AMSTERDAM CON CORAZÓN
(apunte)

adiós amster-
dam tus palomas de luz
matada tus hippies
sonoros tus
mejillas
de piedra
pálida

adiós
ojos
de casas templadas
asomándose
a los canales
y a los tulipanes



***
Sodoma, Gomorra, Amsterdam. He regresado muchas veces a Amsterdam, y en los últimos años la he visto convertirse aceleradamente en un desaguadero de vuelos baratos. Uno más.
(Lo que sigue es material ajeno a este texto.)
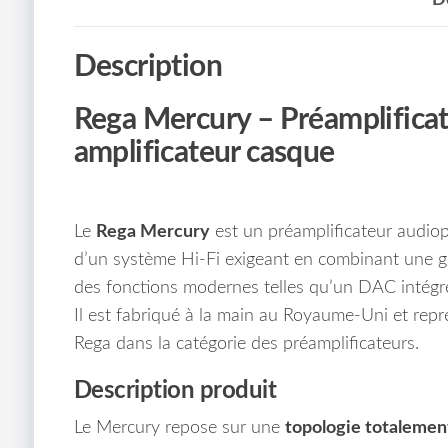
Description
Rega Mercury
– Préamplificat
amplificateur casque
Le
Rega Mercury
est un préamplificateur audiop
d’un système Hi-Fi exigeant en combinant une g
des fonctions modernes telles qu’un DAC intégré
Il est fabriqué à la main au Royaume-Uni et repr
Rega dans la catégorie des préamplificateurs.
Description produit
Le Mercury repose sur une
topologie totalemen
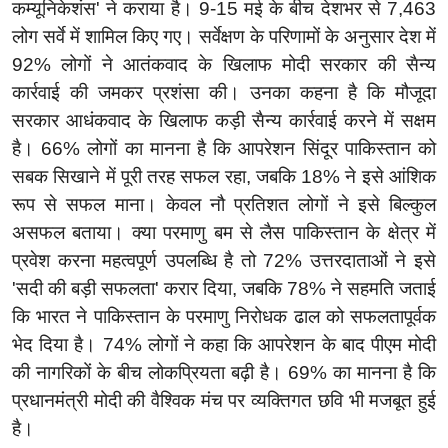
कम्यूनिकेशंस
'
ने कराया है।
9-15
मई के बीच देशभर से
7,463
लोग सर्वे में शामिल किए गए। सर्वेक्षण के परिणामों के अनुसार देश में
92%
लोगों ने आतंकवाद के खिलाफ मोदी सरकार की सैन्य
कार्रवाई की जमकर प्रशंसा
की। उनका कहना है कि मौजूदा
सरकार
आधंकवाद के खिलाफ कड़ी सैन्य कार्रवाई करने में सक्षम
है।
66%
लोगों का मानना है कि आपरेशन सिंदूर पाकिस्तान को
सबक सिखाने में पूरी तरह सफल रहा
,
जबकि
18%
ने इसे आंशिक
रूप से सफल माना। केवल नौ प्रतिशत लोगों ने इसे बिल्कुल
असफल बताया। क्या परमाणु बम से लैस पाकिस्तान के क्षेत्र में
प्रवेश करना महत्वपूर्ण उपलब्धि है तो
72%
उत्तरदाताओं
ने इसे
'
सदी की बड़ी सफलता
'
करार दिया
,
जबकि
78%
ने सहमति जताई
कि भारत ने पाकिस्तान के परमाणु निरोधक ढाल को सफलतापूर्वक
भेद दिया है।
74%
लोगों ने कहा कि आपरेशन के बाद पीएम मोदी
की नागरिकों के बीच लोकप्रियता बढ़ी है।
69%
का मानना है कि
प्रधानमंत्री मोदी की वैश्विक मंच पर व्यक्तिगत छवि भी मजबूत हुई
है।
Un vertedero de vikingos urbanos fraternalmente unidos por la cerveza y el football. Antes de ellos, Amsterdam era una ciudad libre florecida sobre el humus del cannabis. En aquellos tiempos en que era hermoso fiarse de todo el mundo.
No more. La cultura del alcohol y del consumo ha podido con ella. California, 0; Atila, 1. En los últimos años, los Gobiernos neerlandeses están cediendo a las presiones de Europa y de Estados Unidos, esos dos grandes 'paladines' de la libertad, y están 'limpiando' la ciudad (a su manera). Después de la caída del Muro de Berlín, las directrices están claras: nuestro planeta será un inmenso hipermercado hipócrita donde el tabaco, la marihuana y la prostitución estarán prohibidos (en público), la cultura será un artículo démodé, cada vez más minoritario, y la cirrosis y la violencia masculina seguirán haciendo estragos.
La sociedad soviética -es decir, el modelo totalitario de Orwell en 1984- era un horror, y fracasó. Pero no por razones morales: simplemente, no era vendible. Ha llegado la hora del Brave New World, donde el soma nos es suministrado día a día, en dosis masivas, por los medios de comunicación.
Amantes de la verdadera libertad: temblad. Sólo hay una cosa peor que el comunismo clásico: el comunismo voluntario.